### SUPPLIED DATA
===

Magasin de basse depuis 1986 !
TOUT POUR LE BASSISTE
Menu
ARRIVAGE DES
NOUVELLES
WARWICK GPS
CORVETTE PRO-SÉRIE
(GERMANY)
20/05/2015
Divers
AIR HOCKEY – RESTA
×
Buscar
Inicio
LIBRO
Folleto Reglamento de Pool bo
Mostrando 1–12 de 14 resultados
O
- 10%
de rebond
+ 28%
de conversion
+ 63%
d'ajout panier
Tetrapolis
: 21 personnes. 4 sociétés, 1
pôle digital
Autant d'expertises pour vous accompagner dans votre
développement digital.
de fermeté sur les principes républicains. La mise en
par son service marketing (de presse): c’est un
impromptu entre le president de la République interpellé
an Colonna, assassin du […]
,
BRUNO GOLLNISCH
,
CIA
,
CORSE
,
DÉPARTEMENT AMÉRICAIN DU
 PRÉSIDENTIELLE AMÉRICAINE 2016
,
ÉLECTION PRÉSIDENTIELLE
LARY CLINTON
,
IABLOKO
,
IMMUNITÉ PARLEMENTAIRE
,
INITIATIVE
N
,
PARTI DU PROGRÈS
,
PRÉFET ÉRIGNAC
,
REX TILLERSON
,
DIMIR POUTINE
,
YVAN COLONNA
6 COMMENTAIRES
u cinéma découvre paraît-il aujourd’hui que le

===

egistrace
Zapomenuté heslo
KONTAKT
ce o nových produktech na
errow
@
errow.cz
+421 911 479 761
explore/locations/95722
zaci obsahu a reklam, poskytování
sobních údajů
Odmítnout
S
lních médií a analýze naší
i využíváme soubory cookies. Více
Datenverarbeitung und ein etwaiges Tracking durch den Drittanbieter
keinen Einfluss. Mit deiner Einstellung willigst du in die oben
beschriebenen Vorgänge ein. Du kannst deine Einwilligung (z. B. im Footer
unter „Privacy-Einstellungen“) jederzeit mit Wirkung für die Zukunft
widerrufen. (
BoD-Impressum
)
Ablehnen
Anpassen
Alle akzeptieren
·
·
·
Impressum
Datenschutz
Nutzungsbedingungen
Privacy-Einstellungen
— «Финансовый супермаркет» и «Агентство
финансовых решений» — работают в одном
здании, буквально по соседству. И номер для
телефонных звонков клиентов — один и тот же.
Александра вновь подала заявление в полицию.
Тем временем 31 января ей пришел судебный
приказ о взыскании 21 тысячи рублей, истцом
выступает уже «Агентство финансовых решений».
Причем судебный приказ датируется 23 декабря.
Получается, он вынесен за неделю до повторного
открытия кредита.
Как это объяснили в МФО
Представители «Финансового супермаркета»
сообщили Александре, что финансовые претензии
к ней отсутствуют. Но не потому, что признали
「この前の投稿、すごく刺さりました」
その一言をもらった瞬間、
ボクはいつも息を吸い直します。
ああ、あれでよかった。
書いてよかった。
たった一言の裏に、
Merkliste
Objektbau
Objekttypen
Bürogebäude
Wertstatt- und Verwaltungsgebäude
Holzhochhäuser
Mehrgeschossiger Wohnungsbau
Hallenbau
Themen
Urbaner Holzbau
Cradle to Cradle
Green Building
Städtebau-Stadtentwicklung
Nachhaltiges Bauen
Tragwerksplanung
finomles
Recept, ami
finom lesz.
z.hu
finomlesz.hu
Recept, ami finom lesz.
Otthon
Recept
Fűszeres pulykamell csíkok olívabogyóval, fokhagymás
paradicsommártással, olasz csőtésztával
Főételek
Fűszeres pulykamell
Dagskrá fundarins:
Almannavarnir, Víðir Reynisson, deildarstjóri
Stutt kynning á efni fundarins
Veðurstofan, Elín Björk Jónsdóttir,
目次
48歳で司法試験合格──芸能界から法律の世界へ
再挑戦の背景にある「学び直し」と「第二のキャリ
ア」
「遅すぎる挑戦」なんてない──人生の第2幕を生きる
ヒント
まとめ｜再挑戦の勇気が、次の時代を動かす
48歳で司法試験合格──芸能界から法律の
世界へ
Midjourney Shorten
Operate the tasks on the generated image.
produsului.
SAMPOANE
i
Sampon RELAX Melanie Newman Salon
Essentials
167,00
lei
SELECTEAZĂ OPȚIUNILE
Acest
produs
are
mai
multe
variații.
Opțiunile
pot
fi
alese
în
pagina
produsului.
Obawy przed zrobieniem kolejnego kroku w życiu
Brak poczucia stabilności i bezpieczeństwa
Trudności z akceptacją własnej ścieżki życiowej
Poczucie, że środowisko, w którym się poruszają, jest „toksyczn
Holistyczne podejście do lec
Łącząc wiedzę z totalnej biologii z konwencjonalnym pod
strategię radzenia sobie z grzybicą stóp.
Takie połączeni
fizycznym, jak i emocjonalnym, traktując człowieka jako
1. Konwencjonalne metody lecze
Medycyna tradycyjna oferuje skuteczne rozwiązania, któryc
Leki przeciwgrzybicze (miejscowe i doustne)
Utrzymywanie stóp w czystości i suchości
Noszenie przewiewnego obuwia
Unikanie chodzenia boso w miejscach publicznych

===

### AIM OF THE EXERCISE
In the entries above, find the line holding "développement digital." and the line holding "u cinéma découvre"; print both of them and every line between, exactly, and nothing else.

### RESULT FOR THIS EXERCISE
développement digital.
de fermeté sur les principes républicains. La mise en
par son service marketing (de presse): c’est un
impromptu entre le president de la République interpellé
an Colonna, assassin du […]
,
BRUNO GOLLNISCH
,
CIA
,
CORSE
,
DÉPARTEMENT AMÉRICAIN DU
 PRÉSIDENTIELLE AMÉRICAINE 2016
,
ÉLECTION PRÉSIDENTIELLE
LARY CLINTON
,
IABLOKO
,
IMMUNITÉ PARLEMENTAIRE
,
INITIATIVE
N
,
PARTI DU PROGRÈS
,
PRÉFET ÉRIGNAC
,
REX TILLERSON
,
DIMIR POUTINE
,
YVAN COLONNA
6 COMMENTAIRES
u cinéma découvre paraît-il aujourd’hui que le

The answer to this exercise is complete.